[THE TASK] This exercise asks for the whole listing to be restated exactly.
BEGIN ENTRIES PROVIDED
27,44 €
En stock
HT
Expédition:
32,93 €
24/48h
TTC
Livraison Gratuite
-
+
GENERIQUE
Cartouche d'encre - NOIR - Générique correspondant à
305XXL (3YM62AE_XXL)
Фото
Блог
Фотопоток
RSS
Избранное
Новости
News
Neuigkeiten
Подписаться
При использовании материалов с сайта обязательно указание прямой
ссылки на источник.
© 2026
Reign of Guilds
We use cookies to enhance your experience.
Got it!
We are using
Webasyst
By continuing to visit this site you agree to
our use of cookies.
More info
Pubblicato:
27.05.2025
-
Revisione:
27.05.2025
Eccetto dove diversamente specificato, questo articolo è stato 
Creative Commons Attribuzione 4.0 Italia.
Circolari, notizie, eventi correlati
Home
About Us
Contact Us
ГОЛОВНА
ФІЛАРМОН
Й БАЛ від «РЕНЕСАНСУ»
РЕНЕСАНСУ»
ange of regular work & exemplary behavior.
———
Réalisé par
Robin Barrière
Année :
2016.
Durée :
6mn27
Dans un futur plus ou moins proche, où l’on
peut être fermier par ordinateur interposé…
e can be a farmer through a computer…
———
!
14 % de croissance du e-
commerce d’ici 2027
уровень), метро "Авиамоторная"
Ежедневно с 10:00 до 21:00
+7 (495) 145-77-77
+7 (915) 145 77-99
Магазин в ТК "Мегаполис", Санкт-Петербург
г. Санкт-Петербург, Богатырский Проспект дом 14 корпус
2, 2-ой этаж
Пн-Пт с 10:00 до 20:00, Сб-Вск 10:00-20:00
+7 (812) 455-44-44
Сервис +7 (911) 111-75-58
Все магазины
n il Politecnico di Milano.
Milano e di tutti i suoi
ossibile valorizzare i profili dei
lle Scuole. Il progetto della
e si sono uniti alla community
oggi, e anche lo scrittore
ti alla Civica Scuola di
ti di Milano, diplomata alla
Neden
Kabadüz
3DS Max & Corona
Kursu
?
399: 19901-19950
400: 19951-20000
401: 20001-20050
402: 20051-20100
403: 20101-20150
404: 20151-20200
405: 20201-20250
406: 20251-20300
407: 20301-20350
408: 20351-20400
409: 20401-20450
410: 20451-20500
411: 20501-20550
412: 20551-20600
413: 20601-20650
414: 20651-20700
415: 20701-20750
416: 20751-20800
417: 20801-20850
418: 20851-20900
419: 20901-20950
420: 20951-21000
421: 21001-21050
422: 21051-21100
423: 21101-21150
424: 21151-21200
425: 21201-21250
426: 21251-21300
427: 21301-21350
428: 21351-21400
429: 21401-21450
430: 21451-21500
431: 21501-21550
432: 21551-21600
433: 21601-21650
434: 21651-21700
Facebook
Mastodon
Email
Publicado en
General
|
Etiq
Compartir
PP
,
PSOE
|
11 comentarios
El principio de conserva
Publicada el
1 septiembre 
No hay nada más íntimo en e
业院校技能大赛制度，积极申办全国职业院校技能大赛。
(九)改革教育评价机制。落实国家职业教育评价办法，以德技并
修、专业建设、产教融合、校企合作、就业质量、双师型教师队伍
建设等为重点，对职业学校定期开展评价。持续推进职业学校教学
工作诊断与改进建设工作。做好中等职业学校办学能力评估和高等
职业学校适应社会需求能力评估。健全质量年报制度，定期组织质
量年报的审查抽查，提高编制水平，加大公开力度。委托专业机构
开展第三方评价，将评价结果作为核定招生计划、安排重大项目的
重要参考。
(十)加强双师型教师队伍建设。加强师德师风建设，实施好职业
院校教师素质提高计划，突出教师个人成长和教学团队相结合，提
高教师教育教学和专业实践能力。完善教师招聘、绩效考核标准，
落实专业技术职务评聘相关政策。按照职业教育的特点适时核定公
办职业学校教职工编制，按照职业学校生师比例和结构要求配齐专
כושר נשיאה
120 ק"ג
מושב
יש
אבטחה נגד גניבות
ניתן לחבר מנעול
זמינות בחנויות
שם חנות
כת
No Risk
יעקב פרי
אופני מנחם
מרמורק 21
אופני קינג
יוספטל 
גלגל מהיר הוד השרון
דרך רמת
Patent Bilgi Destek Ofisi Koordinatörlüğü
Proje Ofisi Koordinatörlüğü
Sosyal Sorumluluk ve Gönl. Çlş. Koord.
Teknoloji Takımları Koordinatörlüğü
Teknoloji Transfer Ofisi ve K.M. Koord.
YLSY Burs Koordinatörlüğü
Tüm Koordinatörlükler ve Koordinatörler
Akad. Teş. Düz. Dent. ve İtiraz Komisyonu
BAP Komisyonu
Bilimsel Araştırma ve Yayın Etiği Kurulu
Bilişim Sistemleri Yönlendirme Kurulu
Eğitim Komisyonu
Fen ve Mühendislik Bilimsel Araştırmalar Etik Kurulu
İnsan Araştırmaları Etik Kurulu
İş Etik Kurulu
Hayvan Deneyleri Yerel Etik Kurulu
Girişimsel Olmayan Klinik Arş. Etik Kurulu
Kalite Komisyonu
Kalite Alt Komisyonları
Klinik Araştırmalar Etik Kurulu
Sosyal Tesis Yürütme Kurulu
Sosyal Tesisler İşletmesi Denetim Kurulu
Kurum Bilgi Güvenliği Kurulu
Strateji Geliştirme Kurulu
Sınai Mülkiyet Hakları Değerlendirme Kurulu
END ENTRIES PROVIDED
[ANSWER BOX]
27,44 €
En stock
HT
Expédition:
32,93 €
24/48h
TTC
Livraison Gratuite
-
+
GENERIQUE
Cartouche d'encre - NOIR - Générique correspondant à
305XXL (3YM62AE_XXL)
Фото
Блог
Фотопоток
RSS
Избранное
Новости
News
Neuigkeiten
Подписаться
При использовании материалов с сайта обязательно указание прямой
ссылки на источник.
© 2026
Reign of Guilds
We use cookies to enhance your experience.
Got it!
We are using
Webasyst
By continuing to visit this site you agree to
our use of cookies.
More info
Pubblicato:
27.05.2025
-
Revisione:
27.05.2025
Eccetto dove diversamente specificato, questo articolo è stato 
Creative Commons Attribuzione 4.0 Italia.
Circolari, notizie, eventi correlati
Home
About Us
Contact Us
ГОЛОВНА
ФІЛАРМОН
Й БАЛ від «РЕНЕСАНСУ»
РЕНЕСАНСУ»
ange of regular work & exemplary behavior.
———
Réalisé par
Robin Barrière
Année :
2016.
Durée :
6mn27
Dans un futur plus ou moins proche, où l’on
peut être fermier par ordinateur interposé…
e can be a farmer through a computer…
———
!
14 % de croissance du e-
commerce d’ici 2027
уровень), метро "Авиамоторная"
Ежедневно с 10:00 до 21:00
+7 (495) 145-77-77
+7 (915) 145 77-99
Магазин в ТК "Мегаполис", Санкт-Петербург
г. Санкт-Петербург, Богатырский Проспект дом 14 корпус
2, 2-ой этаж
Пн-Пт с 10:00 до 20:00, Сб-Вск 10:00-20:00
+7 (812) 455-44-44
Сервис +7 (911) 111-75-58
Все магазины
n il Politecnico di Milano.
Milano e di tutti i suoi
ossibile valorizzare i profili dei
lle Scuole. Il progetto della
e si sono uniti alla community
oggi, e anche lo scrittore
ti alla Civica Scuola di
ti di Milano, diplomata alla
Neden
Kabadüz
3DS Max & Corona
Kursu
?
399: 19901-19950
400: 19951-20000
401: 20001-20050
402: 20051-20100
403: 20101-20150
404: 20151-20200
405: 20201-20250
406: 20251-20300
407: 20301-20350
408: 20351-20400
409: 20401-20450
410: 20451-20500
411: 20501-20550
412: 20551-20600
413: 20601-20650
414: 20651-20700
415: 20701-20750
416: 20751-20800
417: 20801-20850
418: 20851-20900
419: 20901-20950
420: 20951-21000
421: 21001-21050
422: 21051-21100
423: 21101-21150
424: 21151-21200
425: 21201-21250
426: 21251-21300
427: 21301-21350
428: 21351-21400
429: 21401-21450
430: 21451-21500
431: 21501-21550
432: 21551-21600
433: 21601-21650
434: 21651-21700
Facebook
Mastodon
Email
Publicado en
General
|
Etiq
Compartir
PP
,
PSOE
|
11 comentarios
El principio de conserva
Publicada el
1 septiembre 
No hay nada más íntimo en e
业院校技能大赛制度，积极申办全国职业院校技能大赛。
(九)改革教育评价机制。落实国家职业教育评价办法，以德技并
修、专业建设、产教融合、校企合作、就业质量、双师型教师队伍
建设等为重点，对职业学校定期开展评价。持续推进职业学校教学
工作诊断与改进建设工作。做好中等职业学校办学能力评估和高等
职业学校适应社会需求能力评估。健全质量年报制度，定期组织质
量年报的审查抽查，提高编制水平，加大公开力度。委托专业机构
开展第三方评价，将评价结果作为核定招生计划、安排重大项目的
重要参考。
(十)加强双师型教师队伍建设。加强师德师风建设，实施好职业
院校教师素质提高计划，突出教师个人成长和教学团队相结合，提
高教师教育教学和专业实践能力。完善教师招聘、绩效考核标准，
落实专业技术职务评聘相关政策。按照职业教育的特点适时核定公
办职业学校教职工编制，按照职业学校生师比例和结构要求配齐专
כושר נשיאה
120 ק"ג
מושב
יש
אבטחה נגד גניבות
ניתן לחבר מנעול
זמינות בחנויות
שם חנות
כת
No Risk
יעקב פרי
אופני מנחם
מרמורק 21
אופני קינג
יוספטל 
גלגל מהיר הוד השרון
דרך רמת
Patent Bilgi Destek Ofisi Koordinatörlüğü
Proje Ofisi Koordinatörlüğü
Sosyal Sorumluluk ve Gönl. Çlş. Koord.
Teknoloji Takımları Koordinatörlüğü
Teknoloji Transfer Ofisi ve K.M. Koord.
YLSY Burs Koordinatörlüğü
Tüm Koordinatörlükler ve Koordinatörler
Akad. Teş. Düz. Dent. ve İtiraz Komisyonu
BAP Komisyonu
Bilimsel Araştırma ve Yayın Etiği Kurulu
Bilişim Sistemleri Yönlendirme Kurulu
Eğitim Komisyonu
Fen ve Mühendislik Bilimsel Araştırmalar Etik Kurulu
İnsan Araştırmaları Etik Kurulu
İş Etik Kurulu
Hayvan Deneyleri Yerel Etik Kurulu
Girişimsel Olmayan Klinik Arş. Etik Kurulu
Kalite Komisyonu
Kalite Alt Komisyonları
Klinik Araştırmalar Etik Kurulu
Sosyal Tesis Yürütme Kurulu
Sosyal Tesisler İşletmesi Denetim Kurulu
Kurum Bilgi Güvenliği Kurulu
Strateji Geliştirme Kurulu
Sınai Mülkiyet Hakları Değerlendirme Kurulu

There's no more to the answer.